Not family.It was too hard for me to open up to them and they wouldn't know how to help me.
"Morning Jean..." I knock on the open door drawing the attention of my therapist who was writing out reports for what I'm assuming is her previous client.
"Come in, have a seat." She said standing up to close the door as I stepped into a huge room. The only things in there were a filing cabinet, a couch for patients, and a desk with a spying chair behind it.
"How are you feeling today?" Jean asks, I watch as she moves to her chair in the room.

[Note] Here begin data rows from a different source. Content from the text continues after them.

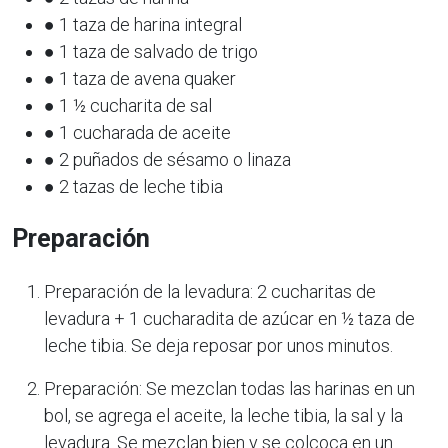
● 1 taza de harina integral
● 1 taza de salvado de trigo
● 1 taza de avena quaker
● 1 ½ cucharita de sal
● 1 cucharada de aceite
● 2 puñados de sésamo o linaza
● 2 tazas de leche tibia
Preparación
Preparación de la levadura: 2 cucharitas de
levadura + 1 cucharadita de azúcar en ½ taza de
leche tibia. Se deja reposar por unos minutos.
Preparación: Se mezclan todas las harinas en un
bol, se agrega el aceite, la leche tibia, la sal y la
levadura. Se mezclan bien y se colcoca en un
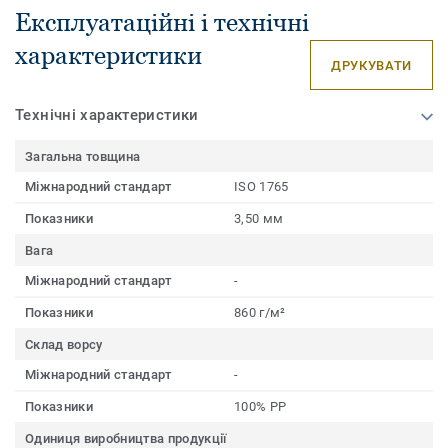
Експлуатаційні і технічні
характеристики
ДРУКУВАТИ
Технічні характеристики
Загальна товщина
Міжнародний стандарт
ISO 1765
Показники
3,50 мм
Вага
Міжнародний стандарт
-
Показники
860 г/м²
Склад ворсу
Міжнародний стандарт
-
Показники
100% PP
Одиниця виробництва продукції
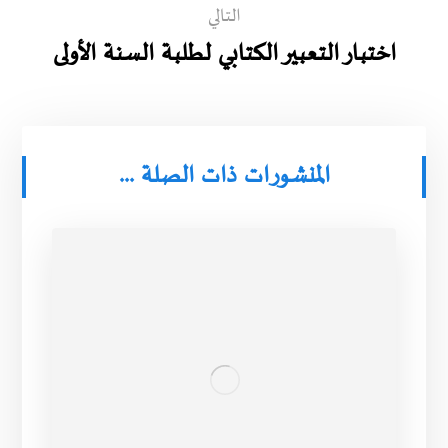
التالي
اختبار التعبير الكتابي لطلبة السنة الأولى
المنشورات ذات الصلة ...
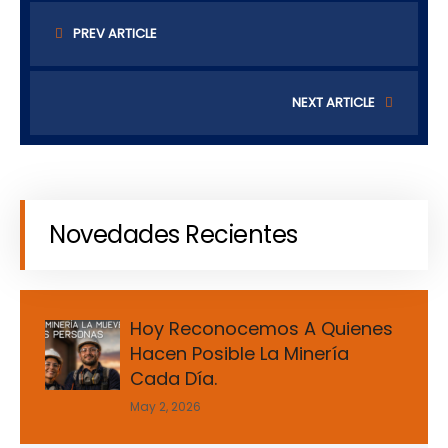
PREV ARTICLE
NEXT ARTICLE
Novedades Recientes
Hoy Reconocemos A Quienes
Hacen Posible La Minería
Cada Día.
May 2, 2026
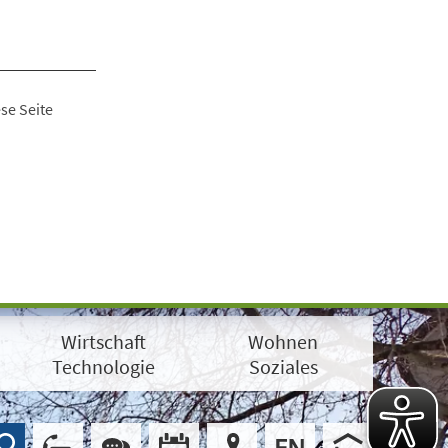
se Seite
Wirtschaft
Wohnen
Technologie
Soziales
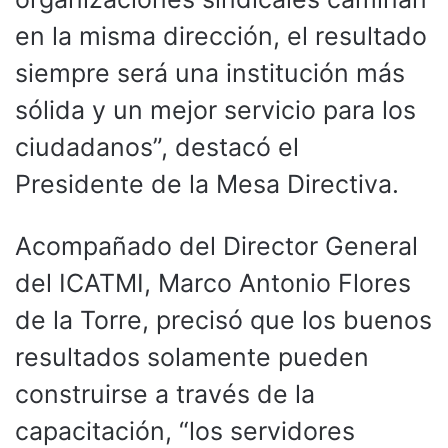
en la misma dirección, el resultado
siempre será una institución más
sólida y un mejor servicio para los
ciudadanos”, destacó el
Presidente de la Mesa Directiva.
Acompañado del Director General
del ICATMI, Marco Antonio Flores
de la Torre, precisó que los buenos
resultados solamente pueden
construirse a través de la
capacitación, “los servidores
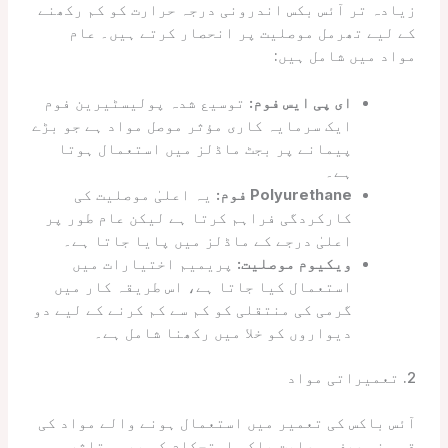
زیادہ تر آئس بکس اندرونی درجہ حرارت کو کم رکھنے
کے لیے تھرمل موصلیت پر انحصار کرتے ہیں۔ عام
مواد میں شامل ہیں:
ای پی ایس فوم:
توسیع شدہ پولیسٹیرین فوم
ایک سرمایہ کاری مؤثر موصل مواد ہے جو بڑے
پیمانے پر بجٹ ماڈلز میں استعمال ہوتا
ہے۔
Polyurethane فوم:
یہ اعلیٰ موصلیت کی
کارکردگی فراہم کرتا ہے لیکن عام طور پر
اعلیٰ درجے کے ماڈلز میں پایا جاتا ہے۔
ویکیوم موصلیت:
پریمیم اختیارات میں
استعمال کیا جاتا ہے، اس طریقہ کار میں
گرمی کی منتقلی کو کم سے کم کرنے کے لیے دو
دیواروں کو خلا میں رکھنا شامل ہے۔
2. تعمیراتی مواد
آئس باکس کی تعمیر میں استعمال ہونے والے مواد کی
قسم نہ صرف موصلیت بلکہ استحکام کو بھی متاثر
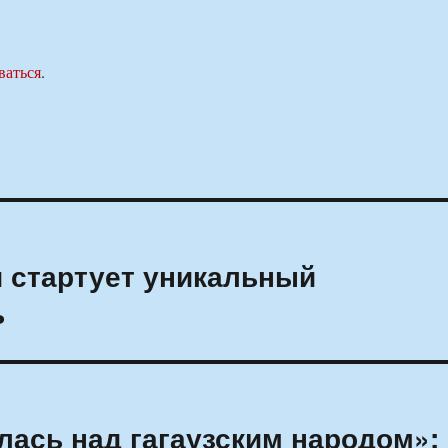
ваться
.
и стартует уникальный
ь
лась над гагаузским народом»:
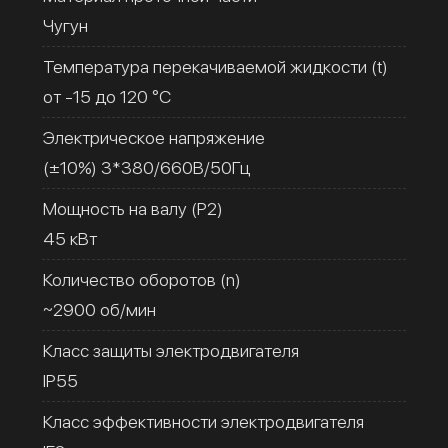
Чугун
Температура перекачиваемой жидкости (t)
от -15 до 120 °C
Электрическое напряжение
(±10%) 3*380/660В/50Гц
Мощность на валу (Р2)
45 кВт
Количество оборотов (n)
~2900 об/мин
Класс защиты электродвигателя
IP55
Класс эффективности электродвигателя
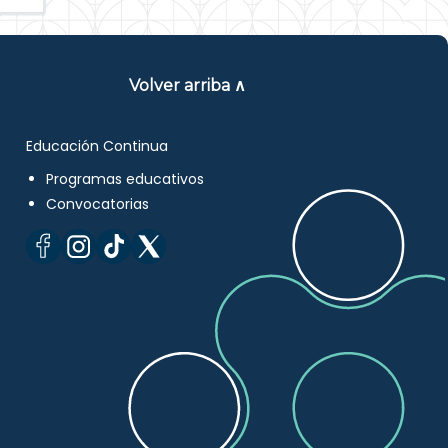
Volver arriba ∧
Educación Continua
Programas educativos
Convocatorias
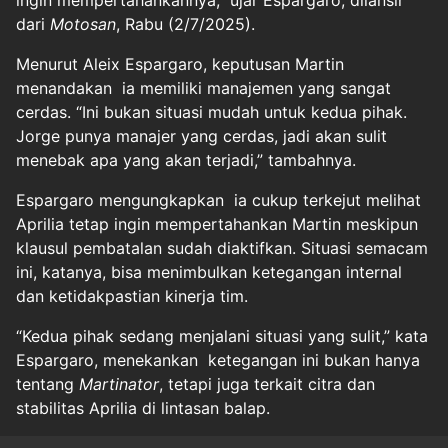
ingin mempertahankannya,” ujar Espargaro, dilansir
dari
Motosan
, Rabu (2/7/2025).
Menurut Aleix Espargaro, keputusan Martin
menandakan ia memiliki manajemen yang sangat
cerdas. “Ini bukan situasi mudah untuk kedua pihak.
Jorge punya manajer yang cerdas, jadi akan sulit
menebak apa yang akan terjadi,” tambahnya.
Espargaro mengungkapkan ia cukup terkejut melihat
Aprilia tetap ingin mempertahankan Martin meskipun
klausul pembatalan sudah diaktifkan. Situasi semacam
ini, katanya, bisa menimbulkan ketegangan internal
dan ketidakpastian kinerja tim.
“Kedua pihak sedang menjalani situasi yang sulit,” kata
Espargaro, menekankan ketegangan ini bukan hanya
tentang
Martinator
, tetapi juga terkait citra dan
stabilitas Aprilia di lintasan balap.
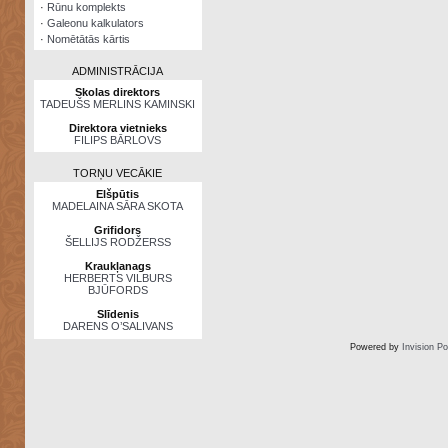
·
Rūnu komplekts
·
Galeonu kalkulators
·
Nomētātās kārtis
ADMINISTRĀCIJA
Skolas direktors
TADEUŠS MERLINS KAMINSKI
Direktora vietnieks
FILIPS BĀRLOVS
TORŅU VECĀKIE
Elšpūtis
MADELAINA SĀRA SKOTA
Grifidors
ŠELLIJS RODŽERSS
Kraukļanags
HERBERTS VILBURS
BJŪFORDS
Slīdenis
DARENS O’SALIVANS
Powered by
Invision P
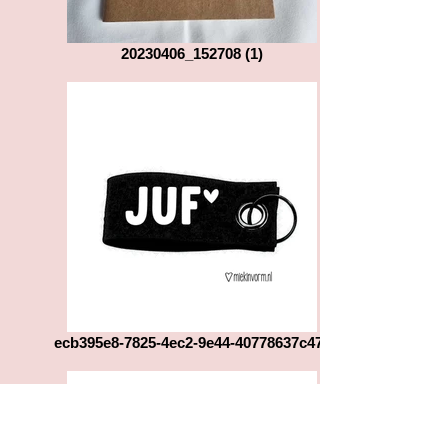
20230406_152708 (1)
ecb395e8-7825-4ec2-9e44-40778637c471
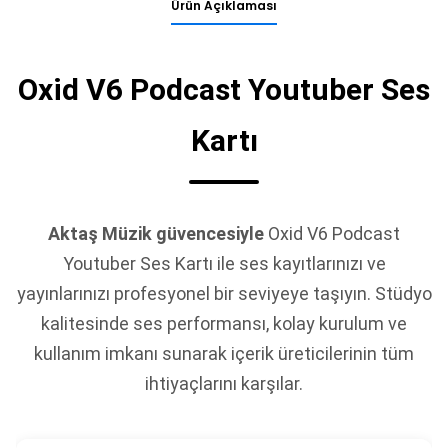
Ürün Açıklaması
Oxid V6 Podcast Youtuber Ses
Kartı
Aktaş Müzik güvencesiyle
Oxid V6 Podcast
Youtuber Ses Kartı ile ses kayıtlarınızı ve
yayınlarınızı profesyonel bir seviyeye taşıyın. Stüdyo
kalitesinde ses performansı, kolay kurulum ve
kullanım imkanı sunarak içerik üreticilerinin tüm
ihtiyaçlarını karşılar.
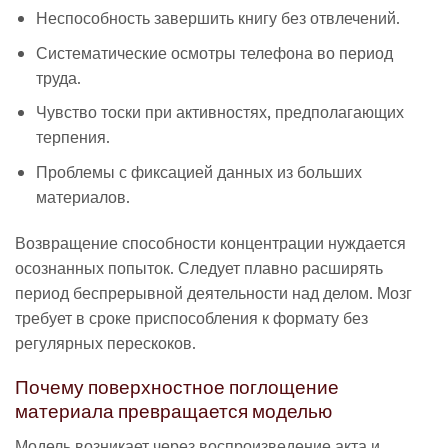
Неспособность завершить книгу без отвлечений.
Систематические осмотры телефона во период
труда.
Чувство тоски при активностях, предполагающих
терпения.
Проблемы с фиксацией данных из больших
материалов.
Возвращение способности концентрации нуждается
осознанных попыток. Следует плавно расширять
период беспрерывной деятельности над делом. Мозг
требует в сроке приспособления к формату без
регулярных перескоков.
Почему поверхностное поглощение
материала превращается моделью
Модель возникает через воспроизведение акта и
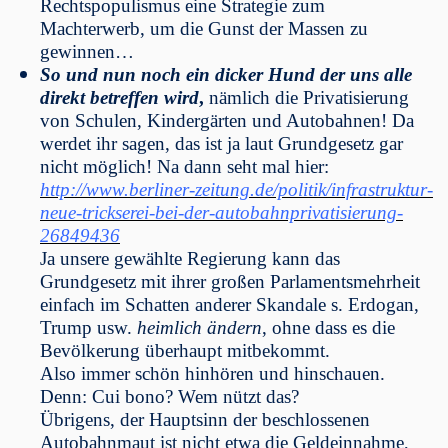
Rechtspopulismus eine Strategie zum
Machterwerb, um die Gunst der Massen zu
gewinnen…
So und nun noch ein dicker Hund der uns alle
direkt betreffen wird
,
nämlich die Privatisierung
von Schulen, Kindergärten und Autobahnen! Da
werdet ihr sagen, das ist ja laut Grundgesetz gar
nicht möglich! Na dann seht mal hier:
http://www.berliner-zeitung.de/politik/infrastruktur-
neue-trickserei-bei-der-autobahnprivatisierung-
26849436
Ja unsere gewählte Regierung kann das
Grundgesetz mit ihrer großen Parlamentsmehrheit
einfach im Schatten anderer Skandale s. Erdogan,
Trump usw.
heimlich ändern
, ohne dass es die
Bevölkerung überhaupt mitbekommt.
Also immer schön hinhören und hinschauen.
Denn:
Cui bono? Wem nützt das?
Ü
brigens, der Hauptsinn der beschlossenen
Autobahnmaut ist nicht etwa die Geldeinnahme,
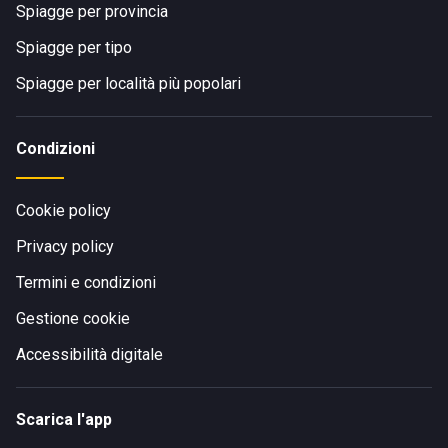
Spiagge per provincia
Spiagge per tipo
Spiagge per località più popolari
Condizioni
Cookie policy
Privacy policy
Termini e condizioni
Gestione cookie
Accessibilità digitale
Scarica l'app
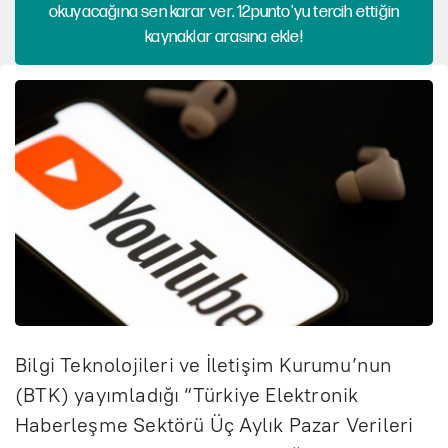
okuyacağına sen karar ver. 12punto'yu tercih ettiğin
kaynaklar arasına ekle!
Bilgi Teknolojileri ve İletişim Kurumu’nun
(BTK) yayımladığı “Türkiye Elektronik
Haberleşme Sektörü Üç Aylık Pazar Verileri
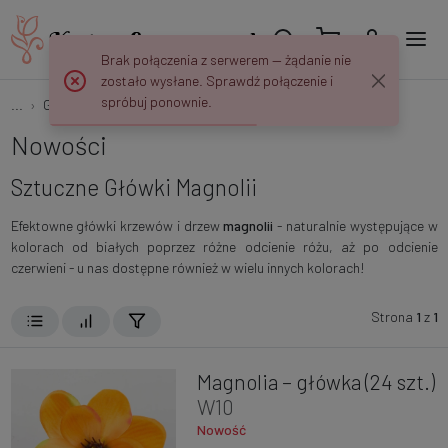
Brak połączenia z serwerem — żądanie nie
zostało wysłane. Sprawdź połączenie i
spróbuj ponownie.
...
Główki Kwiatowe
Magnolie
Nowości
Sztuczne Główki Magnolii
Efektowne główki krzewów i drzew
magnolii
- naturalnie występujące w
kolorach od białych poprzez różne odcienie różu, aż po odcienie
czerwieni - u nas dostępne również w wielu innych kolorach!
Strona
1
z
1
Magnolia – główka (24 szt.)
W10
Nowość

"I haven't been doing too well, it was uh my dad's birthday yesterday," I said, swallowing hard as she quickly wrote a few things down. "I went to the cemetery and talked with him ... but it's not the same. I still don't get why he's dead. Of all people, it had to be him. Shit, it could have been me, should have been me. I was there too." Tears began to fall and they caught on my shirt before a box of tissues was handed to me.
"You can't keep doing this to yourself. Blaming yourself for his death. When you love someone no amount of time ever really feels like enough." She took off her glasses rubbing her temples. "I get it. I've been there not as recently as you but, it still hurts. I understand that it's not something you can just forget, especially not one like this." Jean snapped her fingers.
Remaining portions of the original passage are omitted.